Month: October 2010

 

K-REIT – Lim and Tan

• K-Reit expects its DPU for 2011 to be 10.2% higher at 6.68 cents as a result of the recent transactions:

a. acquisition of 77 King Street property in Sydney for A$120 mln / S$145 mln and announced in July;

b. acquisition of one-third stake in Marina Bay Financial Centre‘s Towers ! & 2 for $1,426.8 mln;

c. disposal of GE Towers and Keppel Towers for $573 mln.

• K-Reit will borrow a net S$821 mln for the latest transactions, and will not issue new units.

• At $1.37, prospective yield is 4.9%.

• K-Reit merits an upgrade to BUY with the removal of the “uncertainty”, whether the Singapore transactions would be yield accretive.
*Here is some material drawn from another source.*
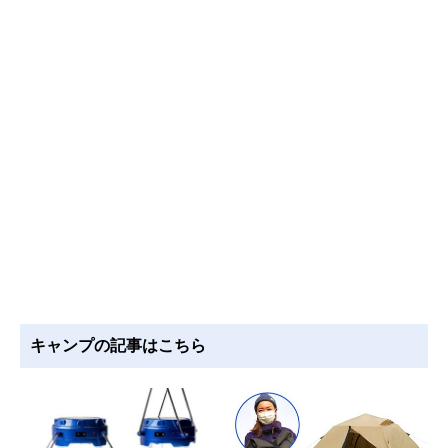
キャンプの記事はこちら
(For Q3 ended Sept ’10, K-Reit’s Distributable Income rose 26% to $22.7 mln reflecting the additional 29% interest in Prudential Tower as well as the 50% stake in 275 George Street, Australia. DPU for the first 9 months came to 4.65 cents or 6.22 cents annualized.)

K-REIT – CIMB

Positives priced in

3Q10 in line; maintain Underperform and target price of S$1.26. 3Q10 DPU of 1.69 Scts met our expectation and consensus, forming 25% of our full-year forecast. 9M10 DPU of 4.65 Scts represents 70% of our forecast, in line considering backend-loaded contributions expected from Australian assets acquired in the year. K-REIT also released a forecast of its consolidated statement from its recent acquisitions and divestments. We fine-tune our FY10-12 DPU estimates by -1% to +1% but keep our DDM-based target price of S$1.26 (discount rate 7.2%) intact. Maintain Underperform with limited accretion from its recent asset swap, and unattractive FY10 DPU yields of 4.8% vs. Suntec REIT’s 6.5% and CCT’s 5.2%. Derating catalysts could include lower-than-expected rental reversions.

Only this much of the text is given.